Al-Hudhud Ghada, Alqahtani Layla, Albaity Heyam, Alsaeed Duaa, Al-Turaiki Isra
Information Technology Department, College of Computer and Information Sciences, King Saud University, Riyadh 12371, Saudi Arabia.
King Abdulaziz City for Science and Technology, National Satellite Technology Center, Riyadh 12354, Saudi Arabia.
Sensors (Basel). 2019 Jul 10;19(14):3042. doi: 10.3390/s19143042.
Brain computer interfaces are currently considered to greatly enhance assistive technologies and improve the experiences of people with special needs in the workplace.

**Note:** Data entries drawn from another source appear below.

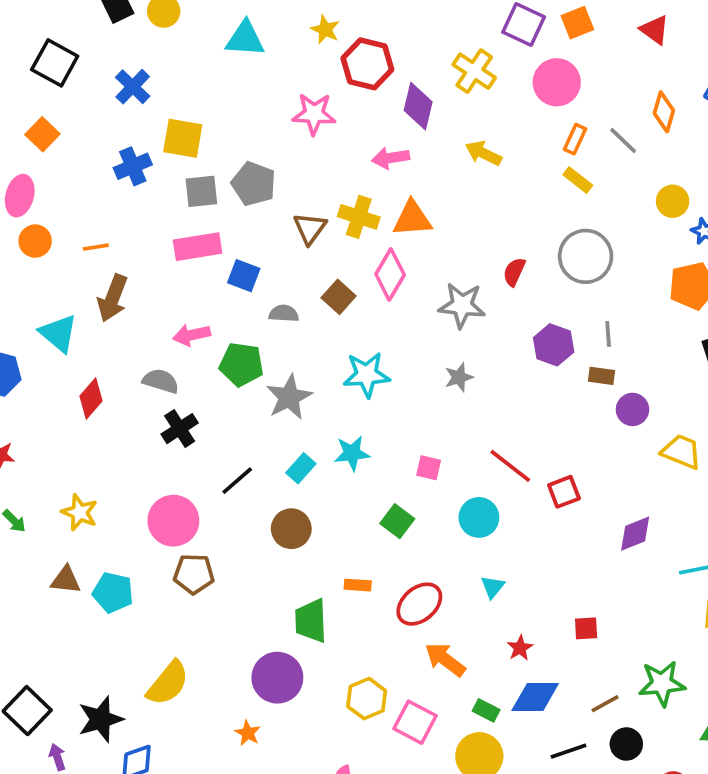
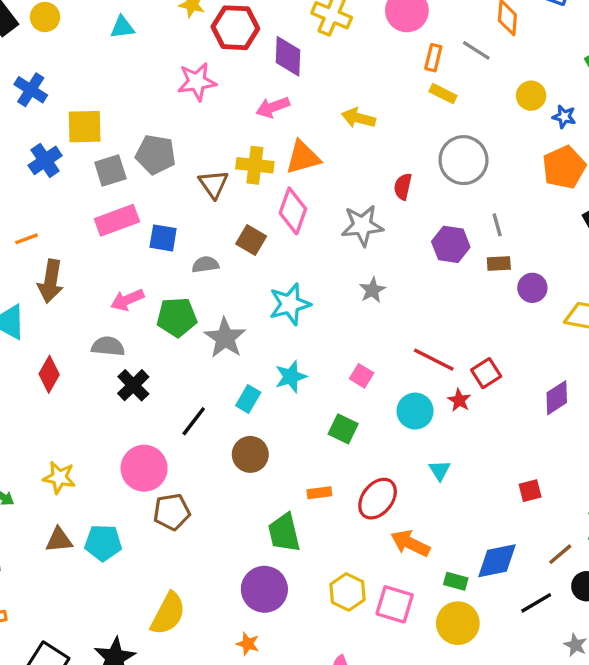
cyan triangle: (245, 39) -> (122, 27), size x0.7
yellow arrow: (483, 153) -> (358, 118), moved
pink square: (429, 468) -> (362, 376), turned 30
red star: (520, 648) -> (459, 400), moved

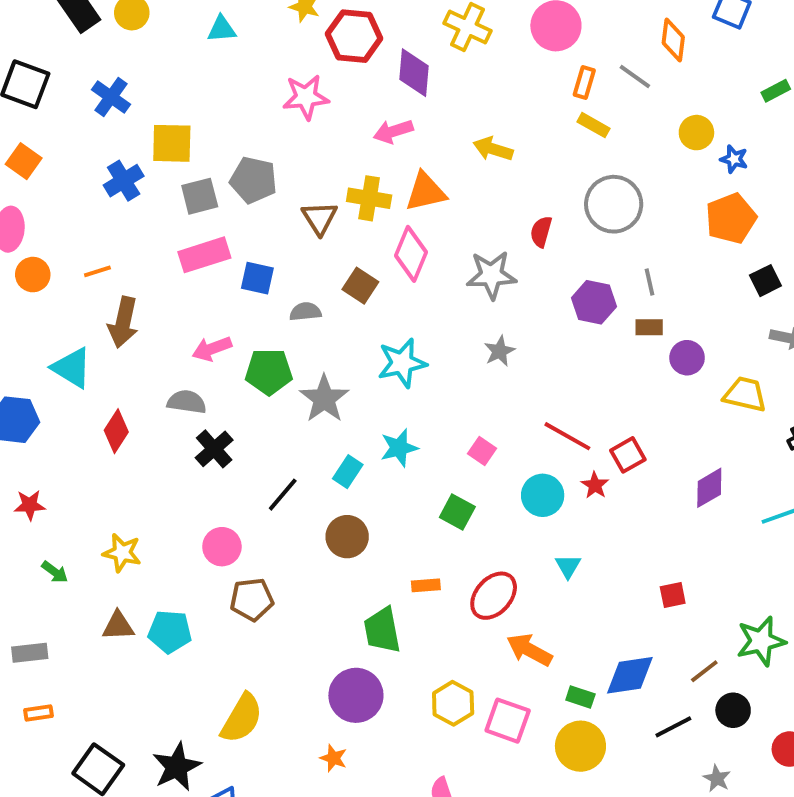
pink circle: (144, 468) -> (222, 547), size x0.7

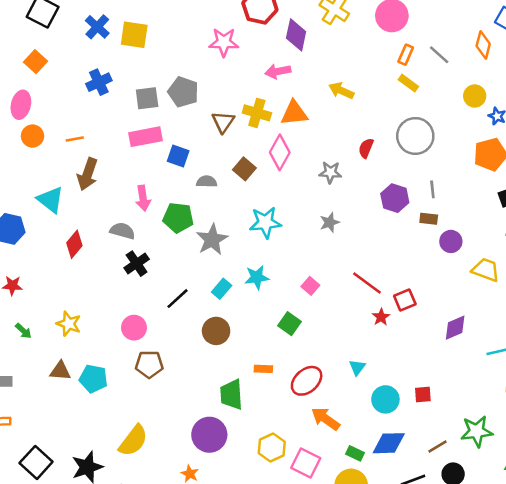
orange diamond: (673, 40) -> (483, 45), moved
yellow square: (172, 143) -> (134, 35), moved
gray star: (491, 275) -> (330, 172), size x0.7
pink arrow: (212, 349) -> (143, 198), turned -85
cyan circle: (543, 495) -> (385, 399), moved

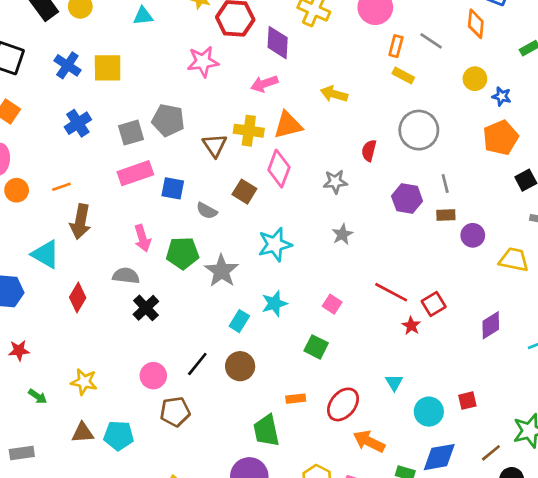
gray semicircle: (207, 182) -> (207, 211), turned -144
black line: (178, 299) -> (197, 364), moved

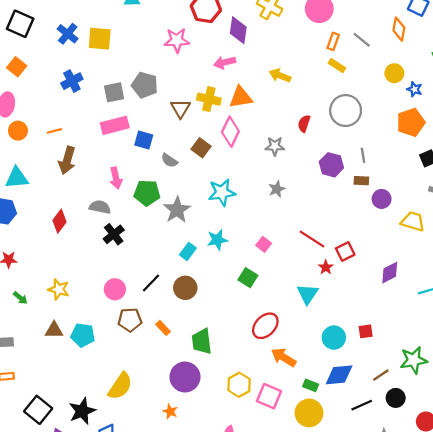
cyan triangle: (45, 254) -> (17, 178), moved, turned -40
cyan triangle: (394, 382) -> (308, 294), moved, size x1.5
orange rectangle: (296, 399) -> (163, 328), moved, turned 48

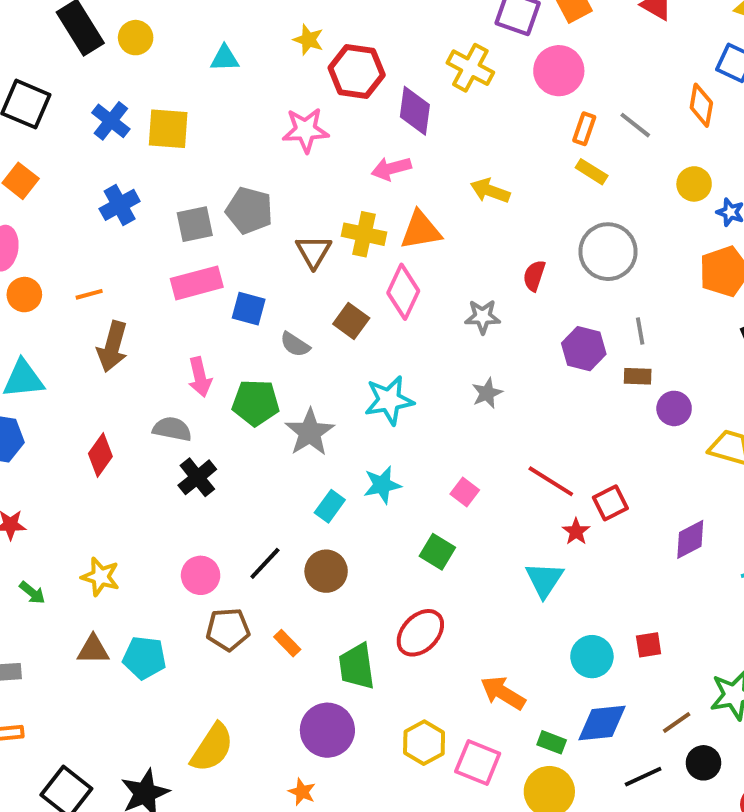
red ellipse: (265, 326) -> (420, 633), moved

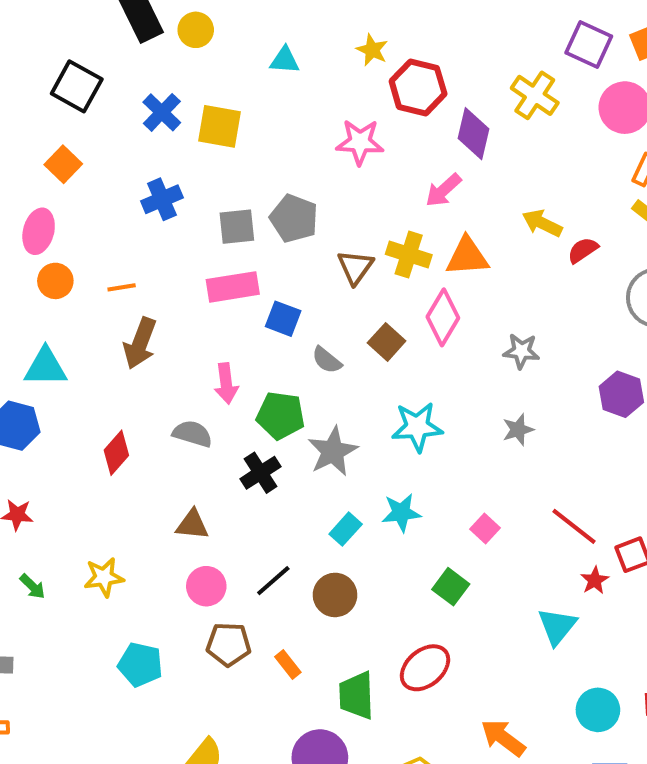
pink arrow: (391, 168) -> (443, 190), turned -33
red semicircle: (534, 276) -> (583, 250), moved, turned 32
black cross: (197, 477) -> (261, 473), moved
yellow star: (100, 577) -> (104, 577), turned -30
brown triangle: (93, 650) -> (192, 525), moved

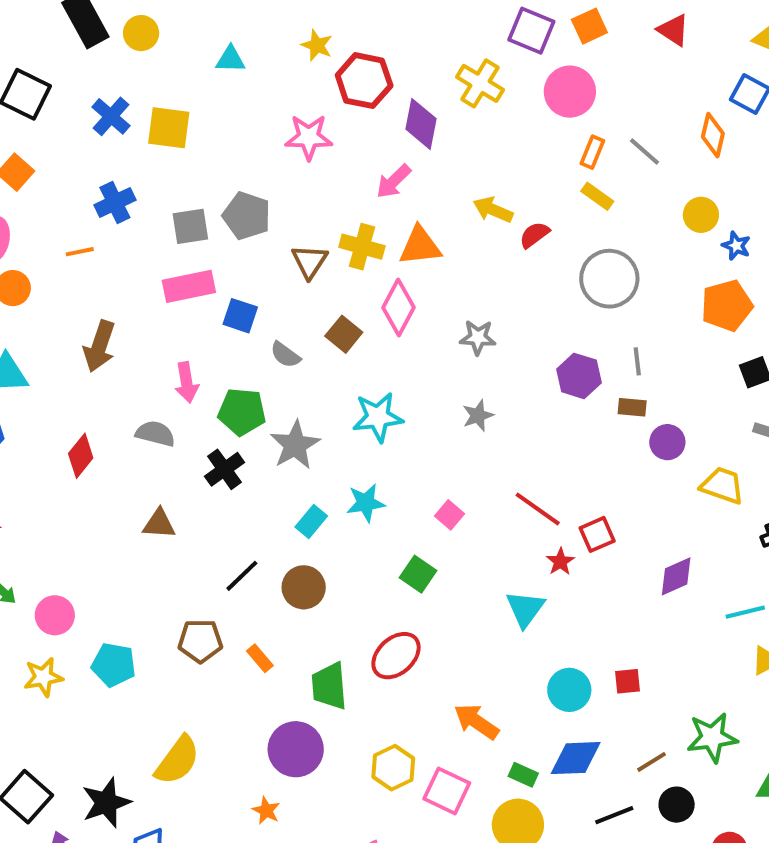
orange line: (122, 287) -> (80, 252), moved
yellow star: (104, 577) -> (43, 677), moved
pink circle: (206, 586) -> (55, 615), moved

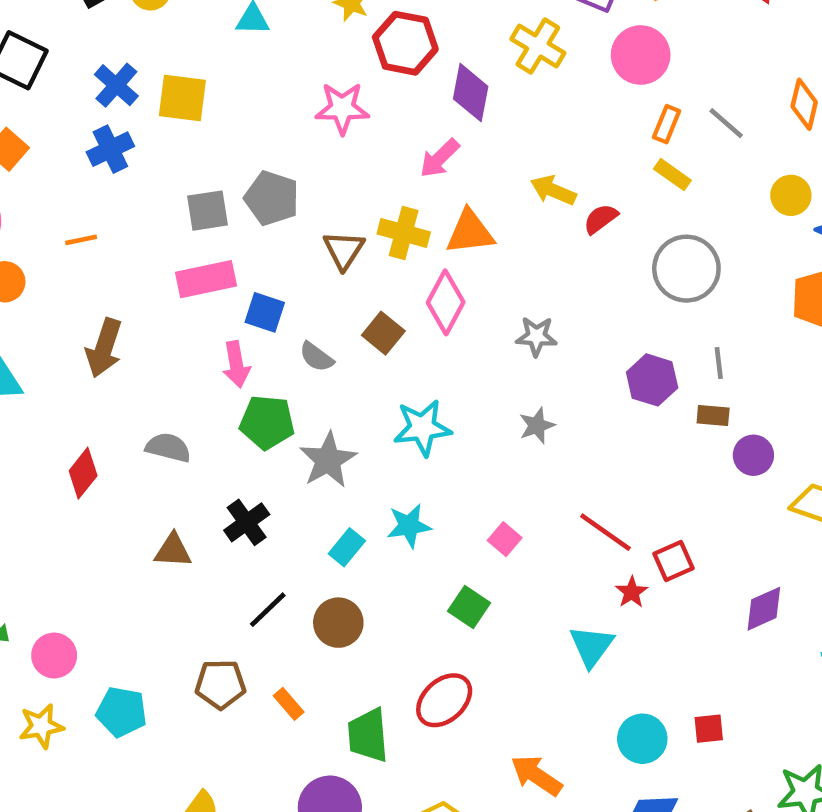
blue cross: (115, 203) -> (110, 149), moved
pink arrow: (187, 382) -> (236, 364), moved
black cross: (224, 469) -> (247, 522), moved

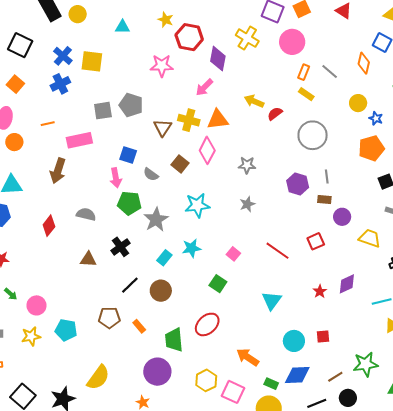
pink rectangle: (206, 279) -> (79, 140), moved
red square: (673, 561) -> (316, 241), moved
red star: (632, 592) -> (320, 291), moved

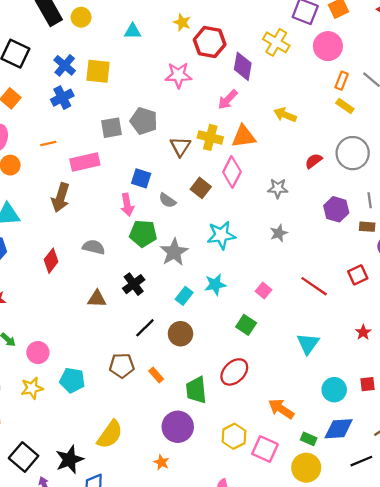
red semicircle: (275, 114) -> (314, 161), moved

The proposed adaptive control model for smart offices provides a complete prototype that senses an environment's temperature and lighting and responds to users' feelings in terms of their comfort and engagement levels. The model comprises the following components: (a) sensors to sense the environment, including temperature and brightness sensors, and a headset that collects (EEG) signals, which represent workers' comfort levels; (b) an application that analyzes workers' feelings regarding their willingness to adjust to a space based on an analysis of collected data and that determines workers' attention levels and, thus, engagement; and (c) actuators to adjust the temperature and/or lighting. This research implemented independent component analysis to remove eye movement artifacts from the EEG signals and used an engagement index to calculate engagement levels. This research is expected to add value to research on smart city infrastructures and on assistive technologies to increase productivity in smart offices.
脑机接口目前被认为能极大地增强辅助技术,并改善有特殊需求的人在工作场所的体验。所提出的智能办公室自适应控制模型提供了一个完整的原型,该原型能够感知环境的温度和光照,并根据用户的舒适度和参与度来回应他们的感受。该模型包括以下组件:(a) 用于感知环境的传感器,包括温度和亮度传感器,以及一个收集脑电图 (EEG) 信号的头戴设备,这些信号代表了员工的舒适度;(b) 一个应用程序,该程序基于对收集到的数据的分析来分析员工对于适应空间的意愿的感受,并确定员工的注意力水平,进而确定其参与度;以及 (c) 用于调节温度和/或光照的执行器。本研究采用独立成分分析从脑电图信号中去除眼动伪迹,并使用参与指数来计算参与度水平。预计本研究将为智慧城市基础设施和辅助技术的研究增添价值,以提高智能办公室的生产力。